Dolmabahçe Sarayı'ndaki erbaş misafirhanesinin MSGSÜ'ye devri tamamlandı
Tuğçe ODABAŞI-Harun ŞAHBAZOĞLU/İSTANBUL,(DHA)- Beşiktaş'taki Dolmabahçe Sarayı’nın müştemilatı olan ve uzun yıllar Millî Savunma Bakanlığı tarafından 1'inci Ordu Komutanlığı olarak kullanılan 20 bin 483 metrekare yüzölçümlü taşınmaz, Çevre ve Şehircilik Bakanlığı’nın 29.07.2021 tarihli yazısıyla 'konservatuvar olarak kullanılmak üzere' Mimar Sinan Güzel Sanatlar Üniversitesi (MSGSÜ) Rektörlüğüne tahsis edilmişti ancak tam kapasite kullanılamıyordu. Rektörü Prof. Dr. Handan İnci Elçi, yaptığı açıklamada devrin tamamlandığını duyurdu.
DHA'ya alanın devrine yönelik açıklama yapan Mimar Sinan Güzel Sanatlar Üniversitesi Rektörü Prof. Dr. Handan İnci Elçi, "2018 yılında Çevre ve Şehircilik Bakanlığı tarafından, Dolmabahçe Sarayı müştemilatındaki 20 bin 483 metrekarelik alanın konservatuvara tahsisi kararı alındı. Bu kararın ardından, konservatuvar eğitimi, yeni alanın bir kısmına taşındı. Ancak, 1’inci Ordu Komutanlığı’nın hala bazı bölümlerini kullanıyor olması, alanın tam kapasiteyle kullanılamamasına neden oldu. Artık, sarayın arka bahçesi olarak da bilinen ve Erbaş Misafirhanesi’nin (C Blok) içinde bulunduğu müştemilat alanı tamamen MSGSÜ'ye devredildi. Tahliye sürecinin de tamamlanmasının ardından, bu alan sanat eğitimine uygun şekilde düzenlenmeye başlayacak. Böylece, geniş ve modern bir eğitim alanına kavuşmuş olacağız" dedi.

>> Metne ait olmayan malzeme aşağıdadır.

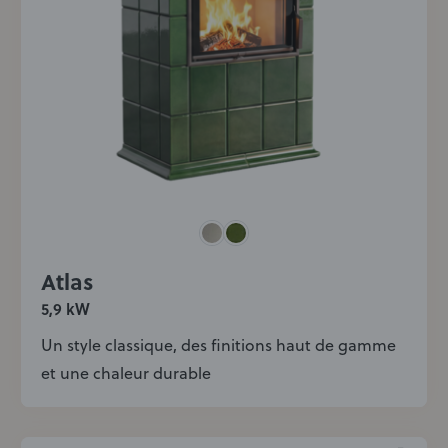
Atlas
5,9 kW
Un style classique, des finitions haut de gamme
et une chaleur durable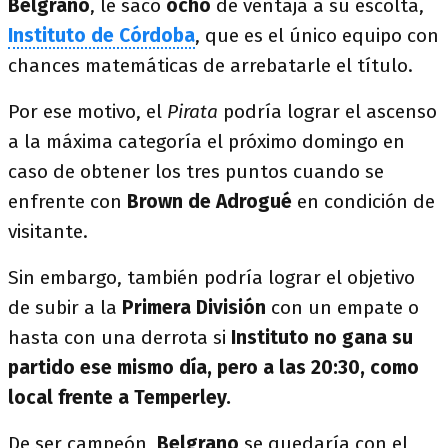
Belgrano
, le sacó
ocho
de ventaja a su escolta,
Instituto de Córdoba
, que es el único equipo con
chances matemáticas de arrebatarle el título.
Por ese motivo, el
Pirata
podría lograr el ascenso
a la máxima categoría el próximo domingo en
caso de obtener los tres puntos cuando se
enfrente con
Brown de Adrogué
en condición de
visitante.
Sin embargo, también podría lograr el objetivo
de subir a la
Primera División
con un empate o
hasta con una derrota si
Instituto no gana su
partido ese mismo día, pero a las 20:30, como
local frente a Temperley.
De ser campeón,
Belgrano
se quedaría con el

Mimar Sinan Güzel Sanatlar Üniversitesi İstanbul Devlet Konservatuvarı Müdürü Prof. Dr. Mesut Erdem Çöloğlu da karara ilişkin değerlendirmelerde bulunarak planlanan projeler hakkında bilgiler verdi.
ELÇİ: SARAYIN PARÇASINDA OLMAK BÜYÜK BİR İMKAN
Mimar Sinan Güzel Sanatlar Üniversitesi Rektörü Prof. Dr. Handan İnci Elçi, yeni alanın yalnızca büyüklüğüyle değil, tarihi önemiyle de büyük bir fırsat sunduğunu belirterek, “Burada asıl önemli olan, 20 bin metrekarelik bu alanın sarayın bir parçası olması. Dolmabahçe’nin müştemilatı, arka bahçesi; sarayın dokusunu hissettiğiniz bir yer. Önceki alanımız yalnızca 3 bin metrekareydi. Şimdi 20 bin metrekarenin üzerindeyiz. Bu, konservatuvar için muazzam bir imkan” dedi.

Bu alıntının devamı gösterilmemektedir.